Każdy z nas posiada w głębi duszy chęć cofnięcia czasu i naprawienia kilku błędów. Niektórzy otrzymali taką szansę…
Jake Epping, nauczyciel angielskiego, całkowicie zmienia swoje życie po jednej ze swoich wizyt w miejscowym barze. Właściciel, wyznaje mu, że jest śmiertelnie chory i nie zostało mu wiele życia. Dla bohatera mógłby to być największy szok jakiego kiedykolwiek doświadczył. Mógłby, gdyby umierający właściciel knajpy nie udowodnił mu, że odnalazł przejście do przeszłości – do roku 1958, które znajduje się na tyłach jego jadłodajni. Nazywa je króliczą norą, stanowiącą element łączący przeszłość z teraźniejszością.

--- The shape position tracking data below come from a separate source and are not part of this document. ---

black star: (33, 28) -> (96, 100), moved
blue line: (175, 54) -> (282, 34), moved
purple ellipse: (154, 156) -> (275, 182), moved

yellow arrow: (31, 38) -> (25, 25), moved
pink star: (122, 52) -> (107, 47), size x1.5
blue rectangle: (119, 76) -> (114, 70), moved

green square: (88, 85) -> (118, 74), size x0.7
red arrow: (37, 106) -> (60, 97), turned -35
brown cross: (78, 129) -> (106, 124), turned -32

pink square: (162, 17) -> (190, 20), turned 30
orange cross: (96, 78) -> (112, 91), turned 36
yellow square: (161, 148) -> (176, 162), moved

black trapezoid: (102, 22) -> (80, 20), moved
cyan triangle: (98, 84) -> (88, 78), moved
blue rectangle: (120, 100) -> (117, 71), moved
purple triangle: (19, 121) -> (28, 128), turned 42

Linearność? Zapomnijcie! W tej powieści wszystko ulega całkowitemu przemieszaniu.
Większe znamię teraźniejszości posiada przeszłość, jednak cały czas w świadomości pozostaje myśl o tym, co dopiero ma się wydarzyć, a czemu zapobiec ma Jake.
Właściciel baru prosi go, by wrócił do przeszłości i powstrzymał zamachowca Lee Oswalda, odpowiedzialnego za śmierć Kennedy’ego w 1963 roku.

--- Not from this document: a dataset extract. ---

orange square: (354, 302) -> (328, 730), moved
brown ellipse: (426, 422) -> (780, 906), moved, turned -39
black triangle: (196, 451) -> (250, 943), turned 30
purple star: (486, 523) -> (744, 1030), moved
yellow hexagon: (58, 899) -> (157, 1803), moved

W momencie gdy anglista zgadza się, nie wie jeszcze, że 15 lat przed swoimi narodzinami pozna miłość swojego życia oraz że przeszłość harmonizuje z teraźniejszością, że nici czasu nakładają się jedna na drugą, a przeszłość nie pozwoli się łatwo przekreślić.
King po mistrzowsku zarysował fabułę i genialnie poprowadził narrację. To niekwestionowany król pióra. Sposób w jaki operuje słowem praktycznie nie pozwala oderwać się od książki. Ponad 800 stron zostaje pochłonięte nie wiadomo kiedy.
Nie jest to bowiem jedynie swoiste rozliczenie z przeszłością, ale także piękna, tak, piękna, historia o miłości, poświęceniu i przyjaźni. Opisuje losy ludzi, którzy odnaleźli swoje przeznaczenie, realizowali swoje pasje, a mimo to nie pasowali do żadnej epoki. To swoista próba nakreślenia własnej historii, historii, która nie byłaby naznaczona tak wielką tragedią, a która po dziś dzień nie została do końca wyjaśniona.
King zderza w tej powieści dwa światy – współczesność, gdzie żadną nowością nie jest już bomba atomowa, mini-spódniczka czy dekolt do pępka oraz lata sześćdziesiąte, w których kobiety nosiły eleganckie kapelusze, a mężczyznom nie uchodziło zostawać na noc u swoich ukochanych. Ktoś je jeszcze pamięta? Nie? Dzięki autorowi, który świetnie oddał rzeczywistość tamtych czasów, macie szansę odświeżyć swoją pamięć.
Rewelacja w rytmie Lindy Hop Dance. Koniecznie przeczytajcie.